4.  In the bowl of a stand mixer fitted with the paddle attachment, cream together butter and sugar until light and fluffy.  In a small cup, whisk together whole egg and egg whites.  Slowly add egg mixture into the butter mixture on low-medium speed until combined.

5.  With the mixer on low, alternate adding flour mixture and buttermilk mixture.  Start and finish with the flour.  Scrape down the sides of the bowl with a spatula in between additions to ensure ingredients are thoroughly distributed.

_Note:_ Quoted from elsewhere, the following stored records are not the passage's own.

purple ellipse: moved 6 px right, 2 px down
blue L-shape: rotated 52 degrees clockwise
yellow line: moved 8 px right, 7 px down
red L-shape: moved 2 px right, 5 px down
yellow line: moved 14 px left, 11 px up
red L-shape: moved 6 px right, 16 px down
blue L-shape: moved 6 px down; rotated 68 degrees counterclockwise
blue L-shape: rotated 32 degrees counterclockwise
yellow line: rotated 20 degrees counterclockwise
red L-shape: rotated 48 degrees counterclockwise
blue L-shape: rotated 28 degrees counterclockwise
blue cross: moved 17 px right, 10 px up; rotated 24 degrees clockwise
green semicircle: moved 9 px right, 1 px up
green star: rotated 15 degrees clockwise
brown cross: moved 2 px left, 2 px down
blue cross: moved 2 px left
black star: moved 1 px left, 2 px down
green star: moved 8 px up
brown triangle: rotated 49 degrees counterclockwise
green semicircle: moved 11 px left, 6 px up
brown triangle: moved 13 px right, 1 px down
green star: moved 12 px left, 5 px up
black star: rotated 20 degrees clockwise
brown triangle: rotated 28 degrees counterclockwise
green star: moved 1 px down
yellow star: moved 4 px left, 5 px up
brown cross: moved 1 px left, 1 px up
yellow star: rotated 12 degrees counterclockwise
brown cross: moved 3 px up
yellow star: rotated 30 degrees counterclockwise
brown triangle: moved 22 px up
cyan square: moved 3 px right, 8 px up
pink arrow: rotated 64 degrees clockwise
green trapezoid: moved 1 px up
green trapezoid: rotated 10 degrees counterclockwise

6.  Divide batter evenly among the prepared muffin tin.  Bake for 20-25 minutes until a toothpick inserted in the center of the cupcake comes out clean.  Let cupcakes cool in muffin tin until cool enough to remove and transfer to wire rack to cool completely.  Cupcakes are ready for icing once they are room temperature.

Strawberry Frosting:

1.  Soak ground freeze dried strawberries in strawberry puree.  Set aside.

2. In the bowl of a stand mixer fitted with a paddle attachment, cream butter and salt until light and fluffy.

3. On low speed, slowly add confectioners’ sugar.  Beat until well combined.  Slowly add puree mixture.  Mix until just combined.  Do not overmix.

4.  Once cupcakes are at room temperature, they are ready for frosting.  Let frosted cupcakes sit at room temperature for 30 minutes to an hour for frosting to harden slightly and set.

slightly adapted from Candice Nelson on Martha Stewart

   

19 Responses to “Sprinkles’ Strawberry Cupcakes”

  1. February 9, 2012
    9:13 pm

    Wow these look and sound so amazing! I love the vibrant colour and love how the way you’ve frosted them makes them look like they’re straight out of a sprinkles line up! So jeal you used to live right by Sprinkles, I’m pretty sure I would never have made any of my lectures if I went to college where you did! haha

    • Thank you! It took me a couple tries to finally get the frosting to look like that.

  2. February 9, 2012
    9:33 pm
    Tina says...

    Fruit in baked goods is not that easy to pull off, so I am glad to come across this recipe. You have some very good tips here on using the different fruit products that are out there. Glad to stop in and learn as well as find a tasty recipe. Your pictures are fantastic. Thanks for posting.

    • Thanks, Tina! I love fruit in baked goods. Its just hard to get the fruits from getting mushy and turning brown or grey.

  3. February 9, 2012
    10:11 pm

    Reason 109 why i love trader joes: freeze dried strawberries

    How adorable are those cupcakes! The color is so vibrant and pretty, I can’t wait to try this recipe out – they are frosted so perfectly too!

    • Yes! Isn’t Trader Joes the best?! I always leave that place with more stuff than I intended to buy.

  4. February 9, 2012
    10:58 pm

    Stunning!

  5. March 5, 2012
    10:40 am
    Emily says...

    What did you use to create those little dot decorations? They’re so cute and make them look just like Sprinkles! :) And, can I use vanilla extract instead of paste?

    • I used fondant to make to the little dots. I colored regular white fondant and rolled it out really thin. Yes, you can easily substitute vanilla extract for vanilla paste. I used vanilla paste in this recipe because I wanted the little speckles of vanilla beans in the cupcakes.

  6. May 7, 2012
    11:20 pm
    Kim says...

    Is your strawberry puree sweetened or just straight pureed strawberries?

  7. May 26, 2013
    3:56 pm
    Hallie says...

    Could you use vanilla extract as a vanilla bean paste sub?

    • Maryanne replied...

      Hi Hallie, yes vanilla extract works fine.

  8. August 8, 2013
    3:55 pm
    drmcgrew20 says...

    I wonder if you think this recipe would work using a different fruit. I have peaches in mind. Any thoughts?

    • Maryanne replied...

      Yes! I think peaches would work in this recipe. Sounds like a great idea. I’m going to have to test that out this weekend.

  9. July 5, 2014
    11:34 am
    Kat says...

    Would these stand up to heat at all? I am hosting an outdoor party and I would hate for them to melt.

    • Maryanne Cabrera replied...

      Hi Kat, over time the frosting slightly hardens on the outside creating a shell. The frosted cupcakes should hold up outside as long as they are in a shaded area. Direct sunlight will definitely melt the frosting. If you have room in a cooler or ice box, I suggest storing them in there for safe keeping.